3)Cependant, il convient de tenir compte de la situation de l'intéressé qui a fait face à la crise sanitaire liée à la COVID 19 et à des problèmes de santé personnels et importants induits par un accident du travail (pièces 7, 8 et 9 de l'appelant) qui sont tous deux à l'origine des difficultés matérielles et de la déconfiture de la société RENOV BAT.
Etant seul salarié de sa société, il s'est, en effet, trouvé gravement entravé dans sa possibilité de travailler alors que, par ailleurs, des restrictions de déplacement et d'exercice étaient mises en 'uvre par l'Etat.
Enfin, il convient de considérer que M. [L] s'est efforcé de reconstituer la comptabilité de son entreprise en saisissant un nouveau cabinet d'expertise comptable et en réglant le premier, ce qui lui a permis de faire établir et de communiquer au mandataire judiciaire le bilan de la société RENOV BAT pour l'année 2020.
Eu égard à ces circonstances particulières, la cour estime qu'il convient de dispenser M. [L] de toute sanction.
En conséquence, le jugement frappé d'appel sera infirmé en ce qu'il a condamné l'intéressé à une mesure d'interdiction de gérer pendant 10 ans.
4)Dans la mesure où M. [L] a eu un comportement fautif qui est à l'origine de l'action engagée par le ministère public, le jugement rendu le 29 novembre 2022 par le tribunal de commerce NICE sera confirmé en ses dispositions relatives aux dépens.
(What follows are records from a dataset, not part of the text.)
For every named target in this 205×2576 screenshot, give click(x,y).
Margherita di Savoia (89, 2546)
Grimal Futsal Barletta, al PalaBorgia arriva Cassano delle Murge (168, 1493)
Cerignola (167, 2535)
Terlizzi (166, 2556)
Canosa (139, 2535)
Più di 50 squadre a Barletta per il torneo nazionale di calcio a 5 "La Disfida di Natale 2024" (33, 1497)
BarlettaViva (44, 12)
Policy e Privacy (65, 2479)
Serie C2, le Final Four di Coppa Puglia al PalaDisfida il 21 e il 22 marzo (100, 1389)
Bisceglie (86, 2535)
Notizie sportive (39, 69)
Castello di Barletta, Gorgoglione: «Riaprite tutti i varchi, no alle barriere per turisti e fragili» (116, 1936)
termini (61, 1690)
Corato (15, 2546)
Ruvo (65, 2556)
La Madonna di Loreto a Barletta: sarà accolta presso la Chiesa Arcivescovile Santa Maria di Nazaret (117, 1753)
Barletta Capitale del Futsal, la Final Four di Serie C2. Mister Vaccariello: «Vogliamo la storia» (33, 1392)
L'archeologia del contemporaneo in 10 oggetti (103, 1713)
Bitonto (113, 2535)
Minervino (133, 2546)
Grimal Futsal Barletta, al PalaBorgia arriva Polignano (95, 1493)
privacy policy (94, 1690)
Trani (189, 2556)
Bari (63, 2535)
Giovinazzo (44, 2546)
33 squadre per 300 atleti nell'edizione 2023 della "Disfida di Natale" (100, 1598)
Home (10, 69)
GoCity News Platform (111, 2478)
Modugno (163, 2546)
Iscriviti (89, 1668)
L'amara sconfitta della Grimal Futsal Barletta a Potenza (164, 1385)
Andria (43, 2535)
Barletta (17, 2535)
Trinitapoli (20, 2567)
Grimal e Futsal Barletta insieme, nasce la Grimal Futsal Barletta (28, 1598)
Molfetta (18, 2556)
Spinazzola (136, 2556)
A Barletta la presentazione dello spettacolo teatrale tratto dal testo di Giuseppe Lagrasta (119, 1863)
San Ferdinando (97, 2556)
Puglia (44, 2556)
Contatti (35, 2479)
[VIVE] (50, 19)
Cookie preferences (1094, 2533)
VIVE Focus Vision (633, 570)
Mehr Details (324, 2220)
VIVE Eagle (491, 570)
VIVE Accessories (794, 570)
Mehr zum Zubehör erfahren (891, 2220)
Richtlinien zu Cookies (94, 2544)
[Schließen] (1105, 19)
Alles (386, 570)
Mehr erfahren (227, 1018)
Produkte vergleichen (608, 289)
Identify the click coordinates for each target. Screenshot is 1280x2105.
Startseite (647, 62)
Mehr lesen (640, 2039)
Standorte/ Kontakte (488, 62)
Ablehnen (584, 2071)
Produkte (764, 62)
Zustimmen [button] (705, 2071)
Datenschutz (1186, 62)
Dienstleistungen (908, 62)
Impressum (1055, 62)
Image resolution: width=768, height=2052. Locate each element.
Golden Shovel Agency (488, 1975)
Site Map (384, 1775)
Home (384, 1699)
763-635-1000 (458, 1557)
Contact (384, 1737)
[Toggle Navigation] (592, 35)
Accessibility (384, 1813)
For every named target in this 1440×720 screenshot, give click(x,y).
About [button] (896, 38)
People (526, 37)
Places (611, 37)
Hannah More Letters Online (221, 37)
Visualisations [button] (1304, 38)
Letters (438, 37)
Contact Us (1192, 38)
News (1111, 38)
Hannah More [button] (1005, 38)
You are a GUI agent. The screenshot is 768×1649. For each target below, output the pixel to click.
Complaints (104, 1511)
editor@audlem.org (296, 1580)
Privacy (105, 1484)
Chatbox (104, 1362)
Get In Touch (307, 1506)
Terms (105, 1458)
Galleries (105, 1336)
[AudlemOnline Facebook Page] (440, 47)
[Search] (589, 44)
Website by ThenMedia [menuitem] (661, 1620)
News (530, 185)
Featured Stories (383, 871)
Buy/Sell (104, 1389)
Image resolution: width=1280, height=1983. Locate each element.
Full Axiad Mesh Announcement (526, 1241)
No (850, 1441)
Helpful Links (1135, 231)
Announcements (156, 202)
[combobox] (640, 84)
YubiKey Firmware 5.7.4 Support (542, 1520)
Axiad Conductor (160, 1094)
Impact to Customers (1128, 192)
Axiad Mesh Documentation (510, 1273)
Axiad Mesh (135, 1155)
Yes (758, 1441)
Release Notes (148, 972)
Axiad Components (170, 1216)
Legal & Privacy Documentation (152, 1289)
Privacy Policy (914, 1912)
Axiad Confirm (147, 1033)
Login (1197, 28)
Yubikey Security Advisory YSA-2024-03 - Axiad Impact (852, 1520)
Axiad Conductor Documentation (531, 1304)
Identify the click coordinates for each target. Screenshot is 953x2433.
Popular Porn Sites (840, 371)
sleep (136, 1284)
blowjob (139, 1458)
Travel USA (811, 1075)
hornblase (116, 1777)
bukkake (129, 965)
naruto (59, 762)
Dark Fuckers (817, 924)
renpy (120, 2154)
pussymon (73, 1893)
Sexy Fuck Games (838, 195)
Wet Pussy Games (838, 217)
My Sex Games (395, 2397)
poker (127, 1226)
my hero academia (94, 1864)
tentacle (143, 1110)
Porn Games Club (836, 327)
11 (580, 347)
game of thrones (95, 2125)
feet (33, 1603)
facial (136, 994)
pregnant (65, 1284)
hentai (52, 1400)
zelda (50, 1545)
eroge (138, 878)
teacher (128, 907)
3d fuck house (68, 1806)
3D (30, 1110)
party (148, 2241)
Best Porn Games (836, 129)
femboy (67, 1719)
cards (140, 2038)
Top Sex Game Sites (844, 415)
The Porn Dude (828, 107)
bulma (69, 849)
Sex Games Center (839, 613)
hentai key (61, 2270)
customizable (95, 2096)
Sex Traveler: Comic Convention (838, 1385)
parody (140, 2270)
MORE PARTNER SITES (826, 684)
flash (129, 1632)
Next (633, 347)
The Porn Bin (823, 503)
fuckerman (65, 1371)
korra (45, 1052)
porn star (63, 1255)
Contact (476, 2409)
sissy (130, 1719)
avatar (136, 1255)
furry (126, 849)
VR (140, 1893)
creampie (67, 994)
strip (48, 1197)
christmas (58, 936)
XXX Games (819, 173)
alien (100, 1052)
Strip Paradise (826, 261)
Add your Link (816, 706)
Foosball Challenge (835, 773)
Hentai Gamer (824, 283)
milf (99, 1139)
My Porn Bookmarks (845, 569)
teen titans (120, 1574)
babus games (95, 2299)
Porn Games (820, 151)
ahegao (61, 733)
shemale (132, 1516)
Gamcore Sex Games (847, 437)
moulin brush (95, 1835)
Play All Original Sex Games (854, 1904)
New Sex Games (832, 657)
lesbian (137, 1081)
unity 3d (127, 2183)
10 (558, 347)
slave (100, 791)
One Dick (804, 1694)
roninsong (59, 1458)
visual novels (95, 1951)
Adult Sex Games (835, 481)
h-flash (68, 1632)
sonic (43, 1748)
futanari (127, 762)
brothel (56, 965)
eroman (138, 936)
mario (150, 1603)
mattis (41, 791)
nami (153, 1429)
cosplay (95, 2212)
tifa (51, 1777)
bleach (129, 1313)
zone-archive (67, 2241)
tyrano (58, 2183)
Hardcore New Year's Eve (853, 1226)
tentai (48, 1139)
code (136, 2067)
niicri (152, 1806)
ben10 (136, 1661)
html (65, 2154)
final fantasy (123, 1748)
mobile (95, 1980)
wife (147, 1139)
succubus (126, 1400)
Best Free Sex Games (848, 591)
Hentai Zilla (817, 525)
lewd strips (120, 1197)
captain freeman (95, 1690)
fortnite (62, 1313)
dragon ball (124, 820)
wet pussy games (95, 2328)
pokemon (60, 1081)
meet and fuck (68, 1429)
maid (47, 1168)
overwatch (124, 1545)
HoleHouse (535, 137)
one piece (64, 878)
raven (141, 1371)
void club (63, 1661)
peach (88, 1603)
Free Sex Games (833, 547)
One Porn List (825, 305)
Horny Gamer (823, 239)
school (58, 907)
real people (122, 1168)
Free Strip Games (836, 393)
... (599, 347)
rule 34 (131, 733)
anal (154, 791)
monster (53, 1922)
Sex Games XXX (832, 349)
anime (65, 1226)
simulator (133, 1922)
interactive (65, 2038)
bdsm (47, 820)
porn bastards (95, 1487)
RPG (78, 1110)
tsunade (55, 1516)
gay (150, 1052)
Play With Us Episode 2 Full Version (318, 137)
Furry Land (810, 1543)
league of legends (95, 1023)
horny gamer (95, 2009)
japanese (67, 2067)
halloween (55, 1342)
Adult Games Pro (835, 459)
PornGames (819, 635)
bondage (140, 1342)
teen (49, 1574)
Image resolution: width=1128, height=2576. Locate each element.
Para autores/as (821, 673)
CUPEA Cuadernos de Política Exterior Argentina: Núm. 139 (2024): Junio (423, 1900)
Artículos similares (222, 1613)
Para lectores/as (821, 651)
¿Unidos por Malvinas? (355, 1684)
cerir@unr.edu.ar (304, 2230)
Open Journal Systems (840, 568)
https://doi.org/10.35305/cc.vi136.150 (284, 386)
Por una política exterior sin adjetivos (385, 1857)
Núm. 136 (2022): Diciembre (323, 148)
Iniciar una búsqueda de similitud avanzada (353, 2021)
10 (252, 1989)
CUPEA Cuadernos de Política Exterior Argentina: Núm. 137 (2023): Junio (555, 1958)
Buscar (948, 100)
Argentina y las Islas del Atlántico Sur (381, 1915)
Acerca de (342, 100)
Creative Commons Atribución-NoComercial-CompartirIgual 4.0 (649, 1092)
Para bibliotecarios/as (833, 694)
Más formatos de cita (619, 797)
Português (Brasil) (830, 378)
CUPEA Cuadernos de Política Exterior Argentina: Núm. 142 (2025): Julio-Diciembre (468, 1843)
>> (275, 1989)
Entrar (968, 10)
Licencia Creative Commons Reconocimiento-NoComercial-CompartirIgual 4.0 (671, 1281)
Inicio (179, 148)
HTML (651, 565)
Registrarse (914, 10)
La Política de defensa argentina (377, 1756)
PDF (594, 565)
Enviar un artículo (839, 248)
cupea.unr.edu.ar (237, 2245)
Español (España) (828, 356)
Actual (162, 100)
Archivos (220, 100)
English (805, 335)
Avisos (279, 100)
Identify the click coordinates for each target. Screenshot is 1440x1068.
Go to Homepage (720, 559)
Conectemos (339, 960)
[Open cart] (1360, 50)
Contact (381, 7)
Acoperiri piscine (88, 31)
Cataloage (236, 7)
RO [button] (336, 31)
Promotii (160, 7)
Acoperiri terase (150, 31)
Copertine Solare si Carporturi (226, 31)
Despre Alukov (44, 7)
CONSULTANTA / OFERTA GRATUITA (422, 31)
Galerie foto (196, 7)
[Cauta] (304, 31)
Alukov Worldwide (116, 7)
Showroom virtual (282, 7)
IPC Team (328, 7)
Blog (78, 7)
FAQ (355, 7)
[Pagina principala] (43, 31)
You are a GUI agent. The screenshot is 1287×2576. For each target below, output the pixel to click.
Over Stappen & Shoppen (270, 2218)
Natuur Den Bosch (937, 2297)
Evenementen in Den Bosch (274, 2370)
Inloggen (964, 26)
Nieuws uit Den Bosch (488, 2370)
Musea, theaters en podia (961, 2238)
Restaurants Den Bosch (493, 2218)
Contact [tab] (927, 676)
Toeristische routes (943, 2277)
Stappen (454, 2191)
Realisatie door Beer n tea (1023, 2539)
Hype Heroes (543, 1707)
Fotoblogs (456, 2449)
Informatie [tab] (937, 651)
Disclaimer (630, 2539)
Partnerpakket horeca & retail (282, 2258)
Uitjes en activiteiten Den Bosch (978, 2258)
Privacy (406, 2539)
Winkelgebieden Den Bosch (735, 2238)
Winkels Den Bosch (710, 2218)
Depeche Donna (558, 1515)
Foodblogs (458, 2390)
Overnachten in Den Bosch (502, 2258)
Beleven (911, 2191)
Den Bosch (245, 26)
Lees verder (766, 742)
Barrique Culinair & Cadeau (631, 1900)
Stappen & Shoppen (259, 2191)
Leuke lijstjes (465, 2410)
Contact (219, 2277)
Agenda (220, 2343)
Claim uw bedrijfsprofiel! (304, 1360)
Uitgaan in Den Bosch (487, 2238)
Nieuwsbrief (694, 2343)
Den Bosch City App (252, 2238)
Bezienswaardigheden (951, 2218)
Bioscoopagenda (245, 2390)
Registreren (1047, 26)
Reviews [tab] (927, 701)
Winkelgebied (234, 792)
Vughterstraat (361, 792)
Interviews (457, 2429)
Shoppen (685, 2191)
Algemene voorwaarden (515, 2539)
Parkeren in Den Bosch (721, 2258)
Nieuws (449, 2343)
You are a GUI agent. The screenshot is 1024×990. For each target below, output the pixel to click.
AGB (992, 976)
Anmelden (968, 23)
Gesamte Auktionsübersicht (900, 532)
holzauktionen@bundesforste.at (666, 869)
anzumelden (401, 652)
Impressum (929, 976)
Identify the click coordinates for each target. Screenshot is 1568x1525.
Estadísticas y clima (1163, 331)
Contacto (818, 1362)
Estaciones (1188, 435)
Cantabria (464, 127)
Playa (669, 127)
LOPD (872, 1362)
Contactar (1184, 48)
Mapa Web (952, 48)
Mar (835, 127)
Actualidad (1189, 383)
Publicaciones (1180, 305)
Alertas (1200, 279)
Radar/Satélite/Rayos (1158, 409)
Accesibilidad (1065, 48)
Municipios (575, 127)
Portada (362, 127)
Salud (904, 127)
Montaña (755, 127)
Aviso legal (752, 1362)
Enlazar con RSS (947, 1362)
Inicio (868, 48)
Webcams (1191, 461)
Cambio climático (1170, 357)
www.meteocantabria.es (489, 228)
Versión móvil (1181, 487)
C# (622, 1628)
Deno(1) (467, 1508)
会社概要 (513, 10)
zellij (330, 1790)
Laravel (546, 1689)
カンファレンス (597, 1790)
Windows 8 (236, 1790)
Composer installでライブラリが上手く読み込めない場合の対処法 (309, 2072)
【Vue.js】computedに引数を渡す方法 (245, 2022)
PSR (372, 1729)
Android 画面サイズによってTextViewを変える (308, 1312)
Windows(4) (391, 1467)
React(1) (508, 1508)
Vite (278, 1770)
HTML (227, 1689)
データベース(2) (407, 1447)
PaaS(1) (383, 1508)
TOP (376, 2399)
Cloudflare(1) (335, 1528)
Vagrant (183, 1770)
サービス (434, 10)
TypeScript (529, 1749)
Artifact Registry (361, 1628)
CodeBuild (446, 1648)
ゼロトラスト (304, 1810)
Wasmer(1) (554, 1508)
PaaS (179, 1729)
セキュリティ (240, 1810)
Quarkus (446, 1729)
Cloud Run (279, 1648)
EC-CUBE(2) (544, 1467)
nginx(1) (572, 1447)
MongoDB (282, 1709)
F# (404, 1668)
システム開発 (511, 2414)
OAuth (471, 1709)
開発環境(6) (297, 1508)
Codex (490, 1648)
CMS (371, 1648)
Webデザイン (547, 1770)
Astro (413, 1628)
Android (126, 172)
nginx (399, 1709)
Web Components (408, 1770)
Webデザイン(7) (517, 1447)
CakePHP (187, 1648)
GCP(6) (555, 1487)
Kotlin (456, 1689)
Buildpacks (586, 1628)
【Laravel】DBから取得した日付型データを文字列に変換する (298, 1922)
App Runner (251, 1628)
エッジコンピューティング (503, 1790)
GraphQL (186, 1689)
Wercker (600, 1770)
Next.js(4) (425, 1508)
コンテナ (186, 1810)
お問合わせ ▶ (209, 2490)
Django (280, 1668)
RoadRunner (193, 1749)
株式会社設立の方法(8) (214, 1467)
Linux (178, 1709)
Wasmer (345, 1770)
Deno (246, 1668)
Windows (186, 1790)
Au vu de la solution admise par la cour d'appel de ce siège, les dépens d'appel seront mis à la charge de l'Etat.
PAR CES MOTIFS
La cour statuant publiquement, après débats publics et par arrêt réputé contradictoire et mis à disposition au greffe ;
Infirme le jugement rendu le 29 novembre 2022 par le tribunal de commerce de NICE en ce qu'il a prononcé à l'encontre de M. [L] une interdiction de gérer d'une durée de 10 ans ;
Confirme en toutes ses autres dispositions, en ce compris celle relative aux dépens, le jugement rendu le 29 novembre 2022 par le tribunal de commerce de NICE ;
Statuant à nouveau du chef d'infirmation et y ajoutant :
Déclare n'y avoir lieu de prononcer une interdiction de gérer de quelque durée que ce soit à l'encontre de M. [F] [L], né le [Date naissance 3] 1969 à [Localité 5] (UKRAINE), résidant [Adresse 1] ;
Ordonne qu'en application des articles L128-1 et suivants et R128-1 et suivants du code de commerce, la sanction d'interdiction de gérer prononcée contre M. [L] fasse l'objet d'une inscription au fichier national automatisé des interdits de gérer, tenu sous la responsabilité du conseil national des greffiers des tribunaux de commerce auprès duquel la personne inscrite pourra exercer ses droits d'accès et de rectification prévus par les articles 15 et 16 du règlement (UE) 2016679 du parlement européen et du conseil du 27 avril 2016 relatif à la protection des personnes physiques à l'égard du traitement des données à caractère personnel et à la libre circulation de ces données ;
Laisse les dépens d'appel à la charge de l'Etat.